I think you might be thinking of locking up the browers, rather then crashing it. You can easily create a javascript program that will run a loop that will make your browser non-reactive.

But this is very different the plugin actually crashes. The security issues comes in to play because when the plugin crashes it is doing something it wasn't designed to do. So (in theory) someone malicious could take this crash and make the flash player do something specific it wasn't designed to do like run some code outside of it's sandbox. Which obviously would be a very big deal.

This is different then the lock up/DoS case where a product is doing what it is meant to do, but will just take a very long time (maybe forever) to finish it.


Considering it's still occurring in the most recent release of Flash Player 10, I'd say it's nothing like pointing out IE6 bugs at all.

If they had actually fixed that bug in the Flash plugin and people were using older versions, then you might have a point.


The bug has to do with loading 5+ year old Flash 7/8 swfs.

A better analogy would be he's making a stink about a Carbon bug for obsolete OS 8/9 apps.

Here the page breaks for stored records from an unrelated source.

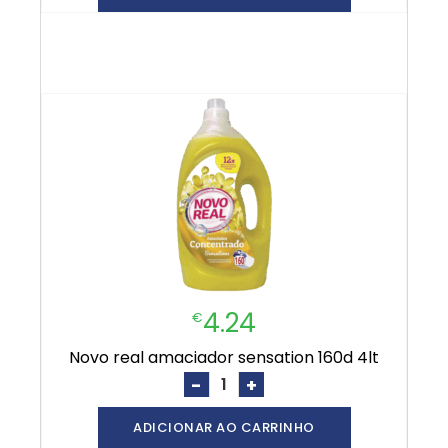
4.24
€
novo real amaciador sensation 160d 4lt
-
+
ADICIONAR AO CARRINHO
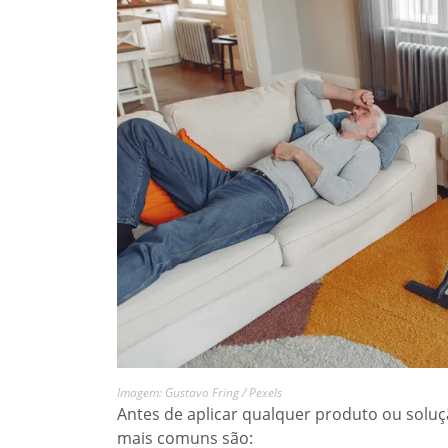
Imagem: Gustavo Fring / Pexels
Antes de aplicar qualquer produto ou soluçã
mais comuns são:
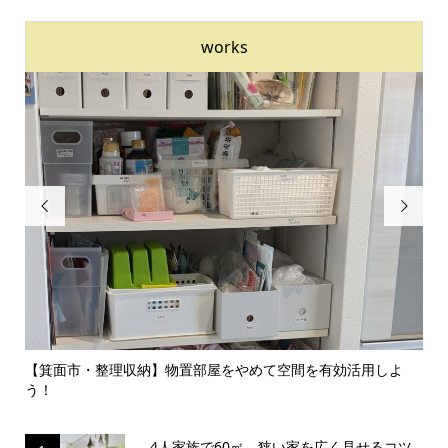
works


【箕面市・整理収納】物置部屋をやめて空間を有効活用しよ
【島本
う！
囲気...
4人家族で60㎡。狭い家を広く見せるコツ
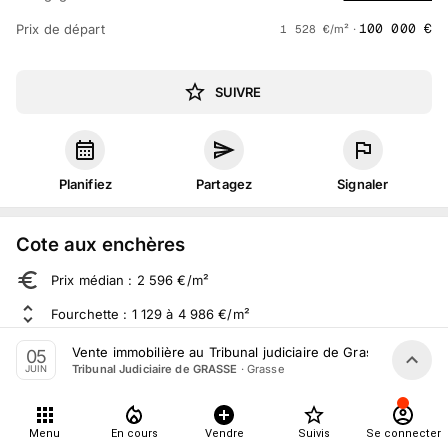
100 000
€
Prix de départ
1 528
€
/m² ·
SUIVRE
Planifiez
Partagez
Signaler
Cote aux enchères
Prix médian : 2 596 €/m²
Fourchette : 1 129 à 4 986 €/m²
Sur 1 065 ventes aux enchères dans le département
Vente immobilière au Tribunal judiciaire de Grasse le 5 Jui
05
·
Grasse
Tribunal Judiciaire de GRASSE
JUIN
À propos
Menu
En cours
Vendre
Suivis
Se connecter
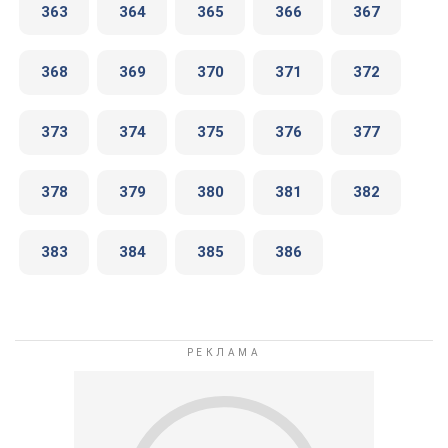
363
364
365
366
367
368
369
370
371
372
373
374
375
376
377
378
379
380
381
382
383
384
385
386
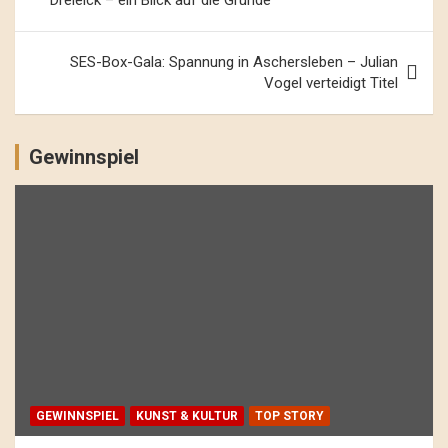
Dreieick – ein Blick auf die Gründe
SES-Box-Gala: Spannung in Aschersleben – Julian
Vogel verteidigt Titel
Gewinnspiel
GEWINNSPIEL
KUNST & KULTUR
TOP STORY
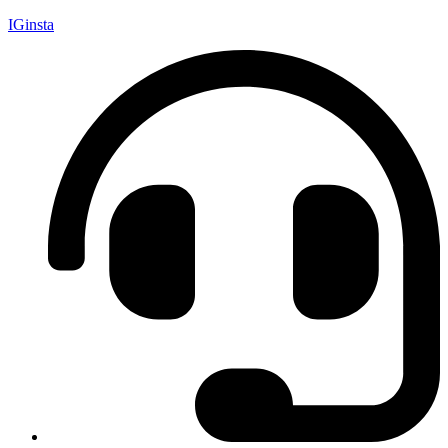
IGinsta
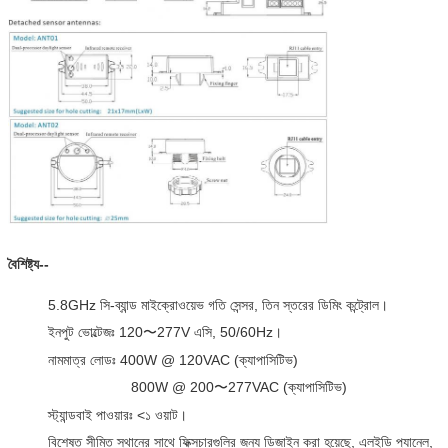
বৈশিষ্ট্য--
5.8GHz সি-ব্যান্ড মাইক্রোওয়েভ গতি সেন্সর, তিন স্তরের ডিমিং কন্ট্রোল।
ইনপুট ভোল্টেজঃ 120〜277V এসি, 50/60Hz।
নামমাত্র লোডঃ 400W @ 120VAC (ক্যাপাসিটিভ)
800W @ 200〜277VAC (ক্যাপাসিটিভ)
স্ট্যান্ডবাই পাওয়ারঃ <১ ওয়াট।
বিশেষত সীমিত স্থানের সাথে ফিক্সচারগুলির জন্য ডিজাইন করা হয়েছে, এলইডি প্যানেল,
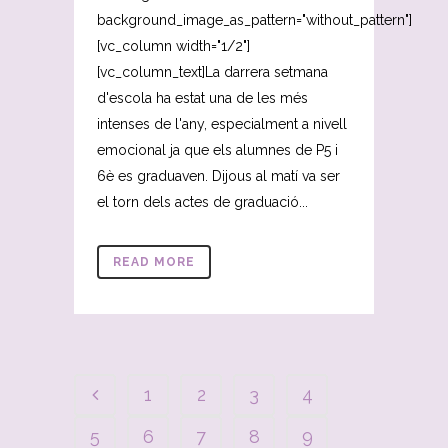
background_image_as_pattern="without_pattern"]
[vc_column width="1/2"]
[vc_column_text]La darrera setmana
d'escola ha estat una de les més
intenses de l'any, especialment a nivell
emocional ja que els alumnes de P5 i
6è es graduaven. Dijous al matí va ser
el torn dels actes de graduació...
READ MORE
1
2
3
4
5
6
7
8
9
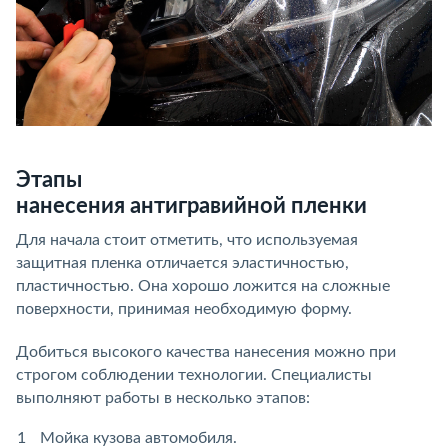
Этапы
нанесения антигравийной пленки
Для начала стоит отметить, что используемая
защитная пленка отличается эластичностью,
пластичностью. Она хорошо ложится на сложные
поверхности, принимая необходимую форму.
Добиться высокого качества нанесения можно при
строгом соблюдении технологии. Специалисты
выполняют работы в несколько этапов:
Мойка кузова автомобиля.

Carbon still ships with OSX and serves the same purpose as AVM1 in Flash Player: basic (but not perfect) backwards-compatibility for legacy code.


I'm surprised that more priority hasn't been put into fixing it though. A bug that crashes the browser out in the wild for a year and a half? Someone malicious could do some pretty obnoxious things with it.

Incidentally this use case isn't completely unheard of. There is still a lot of AS2 content out there that companies haven't bothered to migrate to AS3 yet (for whatever reason).


If you don't have the resources for fixing old known bugs, then you should remove backwards compatibility, especially since bugs are caused by buffers/stack overflows / segmentation faults ... which could lead to unauthorized code executed on your machine. How else do you think botnets are made?